クロスカントリースキー・川除大輝、金メダルまでの道のり。北京でレジェンドから引き継いだ「エース」の称号

  • 星野恭子●取材・文 text by Hoshino Kyoko
  • 吉村もと●写真 photo by Yoshimura Moto

【レジェンド、新田との出会い】

 生まれつき両手足の指の一部がない先天性両上肢機能障害がある川除が、クロスカントリースキーを始めたのは6歳の時だ。地域のスポーツクラブに入り、さまざまなスポーツに挑戦するなかで出会ったが、アルペンスキーと違って斜面を駆けのぼることもある競技は体力的には苦しいが、その分、結果が出たときの達成感は大きく、夢中になった。

 小学校4年だった2010年春、縁あって、合宿中の新田を訪ねる機会に恵まれた。新田はちょうどバンクーバー大会で金メダル2個を獲得したばかりで、川除はこの時、金メダルを首にかけてもらい、その重みを体感した。また、当時はまだポールを使っていた川除だったが、ポールなしで滑るスタイルもあることをアドバイスしたのも新田だった。

 世界への扉が開いたのは中学2年だった2015年2月、北海道旭川で日本初開催されたパラノルディックスキーのワールドカップだった。
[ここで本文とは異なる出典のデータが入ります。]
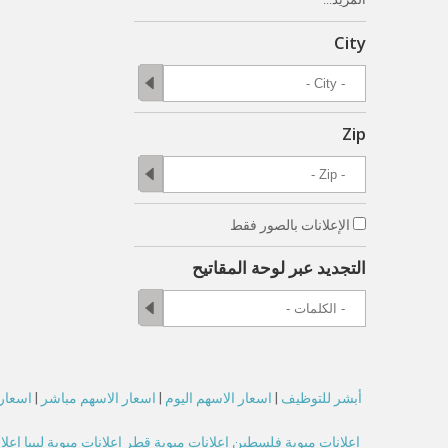
City
Zip
الإعلانات بالصور فقط
التجديد عبر لوحة المقاتيح
أبشر للتوظيف
|
اسعار الاسهم اليوم
|
اسعار الاسهم مباشر
|
اسعار 
اعلانات مبوبة فلسطين
اعلانات مبوبة قطر
اعلانات مبوبة ليبيا
اعلا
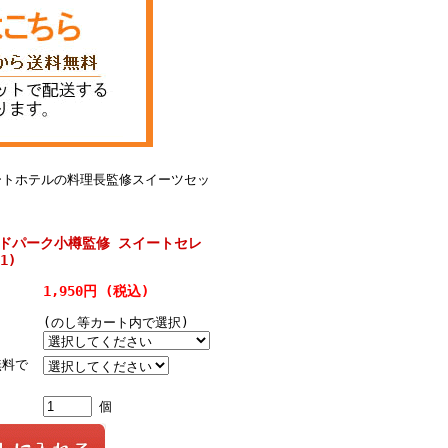
ートホテルの料理長監修スイーツセッ
ドパーク小樽監修 スイートセレ
1)
1,950円 (税込)
(のし等カート内で選択)
無料で
個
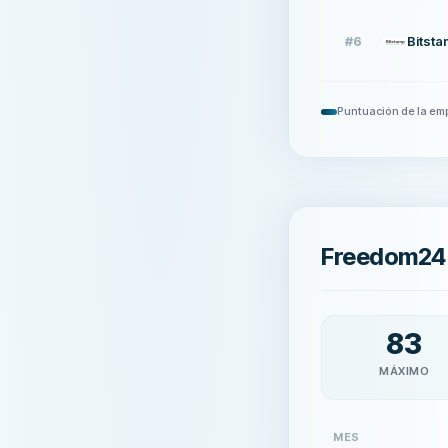
#
6
Bitst
Puntuación de la em
Freedom24 
83
MÁXIMO
MES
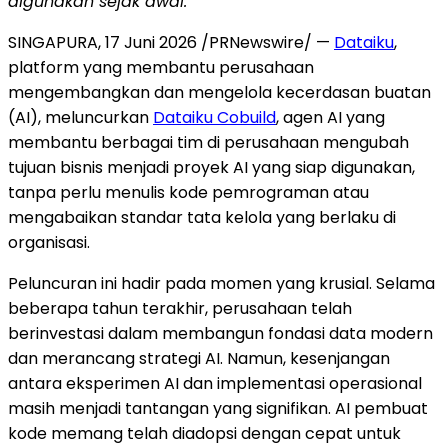
digunakan sejak awal.
SINGAPURA, 17 Juni 2026 /PRNewswire/ —
Dataiku
,
platform yang membantu perusahaan
mengembangkan dan mengelola kecerdasan buatan
(AI), meluncurkan
Dataiku Cobuild
, agen AI yang
membantu berbagai tim di perusahaan mengubah
tujuan bisnis menjadi proyek AI yang siap digunakan,
tanpa perlu menulis kode pemrograman atau
mengabaikan standar tata kelola yang berlaku di
organisasi.
Peluncuran ini hadir pada momen yang krusial. Selama
beberapa tahun terakhir, perusahaan telah
berinvestasi dalam membangun fondasi data modern
dan merancang strategi AI. Namun, kesenjangan
antara eksperimen AI dan implementasi operasional
masih menjadi tantangan yang signifikan. AI pembuat
kode memang telah diadopsi dengan cepat untuk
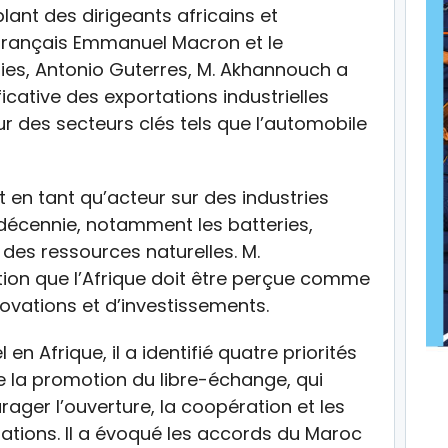
ant des dirigeants africains et
t français Emmanuel Macron et le
nies, Antonio Guterres, M. Akhannouch a
icative des exportations industrielles
r des secteurs clés tels que l’automobile
 en tant qu’acteur sur des industries
décennie, notamment les batteries,
n des ressources naturelles. M.
ion que l’Afrique doit être perçue comme
novations et d’investissements.
 en Afrique, il a identifié quatre priorités
e la promotion du libre-échange, qui
ager l’ouverture, la coopération et les
tions. Il a évoqué les accords du Maroc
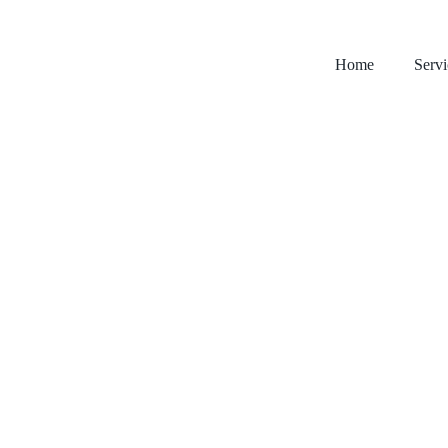
Home
Servi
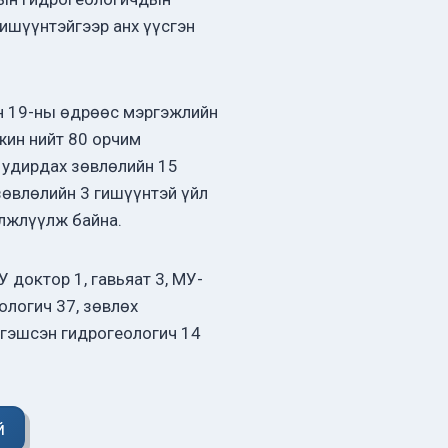
гишүүнтэйгээр анх үүсгэн
н 19-ны өдрөөс мэргэжлийн
жин нийт 80 орчим
 удирдах зөвлөлийн 15
зөвлөлийн 3 гишүүнтэй үйл
элжлүүлж байна.
 доктор 1, гавьяат 3, МУ-
ологич 37, зөвлөх
ргэшсэн гидрогеологич 14
й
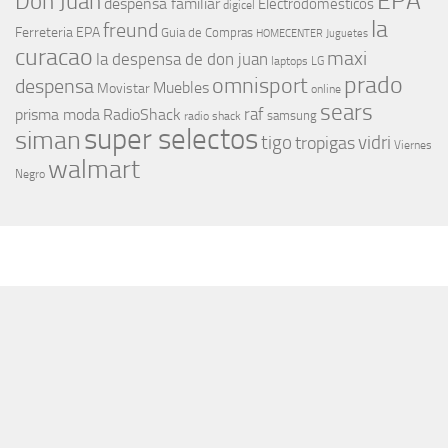
EPA
Don Juan
despensa familiar
Electrodomesticos
digicel
la
freund
Ferreteria EPA
Guia de Compras
HOMECENTER
Juguetes
curacao
maxi
la despensa de don juan
laptops
LG
prado
omnisport
despensa
Muebles
Movistar
online
sears
raf
prisma moda
RadioShack
samsung
radio shack
super selectos
siman
tigo
vidri
tropigas
Viernes
walmart
Negro
MÁS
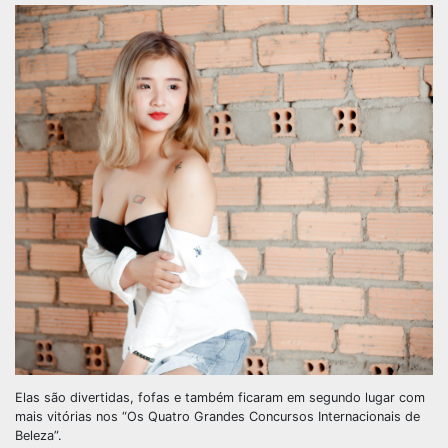
Elas são divertidas, fofas e também ficaram em segundo lugar com
mais vitórias nos “Os Quatro Grandes Concursos Internacionais de
Beleza”.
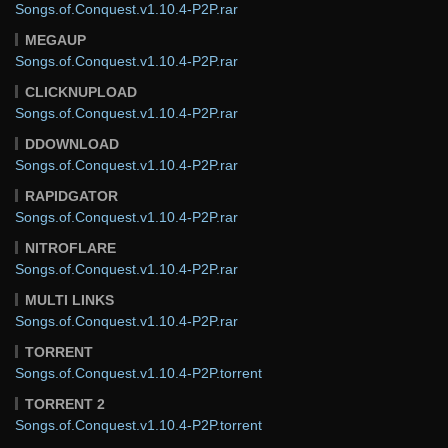
Songs.of.Conquest.v1.10.4-P2P.rar
MEGAUP
Songs.of.Conquest.v1.10.4-P2P.rar
CLICKNUPLOAD
Songs.of.Conquest.v1.10.4-P2P.rar
DDOWNLOAD
Songs.of.Conquest.v1.10.4-P2P.rar
RAPIDGATOR
Songs.of.Conquest.v1.10.4-P2P.rar
NITROFLARE
Songs.of.Conquest.v1.10.4-P2P.rar
MULTI LINKS
Songs.of.Conquest.v1.10.4-P2P.rar
TORRENT
Songs.of.Conquest.v1.10.4-P2P.torrent
TORRENT 2
Songs.of.Conquest.v1.10.4-P2P.torrent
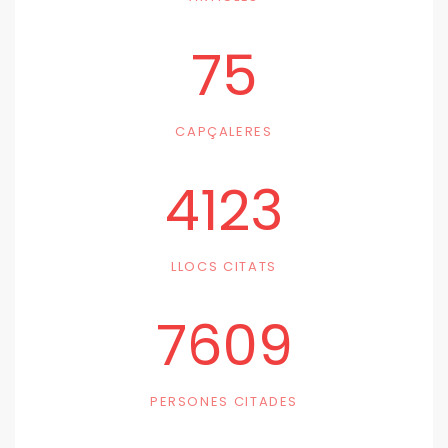
75
CAPÇALERES
4123
LLOCS CITATS
7609
PERSONES CITADES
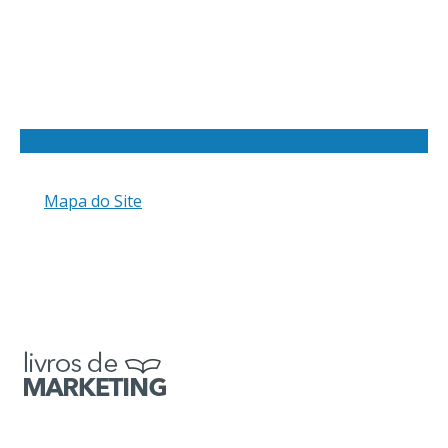
Mapa do Site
当時13歳の川除は新田のあと押しもあり、オープン参加がかなった。記録は公認されなかったが、世界の強豪選手たちと競り合う新田の姿を間近で見て大いに刺激を受けた。

「自分もどれだけ世界に通用するのか挑戦したい」

 以来、パラスキーの世界へと挑戦を広げると、高校のスキー部で健常者と切磋琢磨し、パラ日本代表の強化指定選手にも選ばれ、代表合宿に参加するなど、ひとつずつ経験を重ね、実力は着実に伸びた。

 そして、高校2年生の2018年には平昌パラリンピックに初出場したが、悔しい結果に終わり、新田の背中を追い、より厳しいトレーニングに励んだ。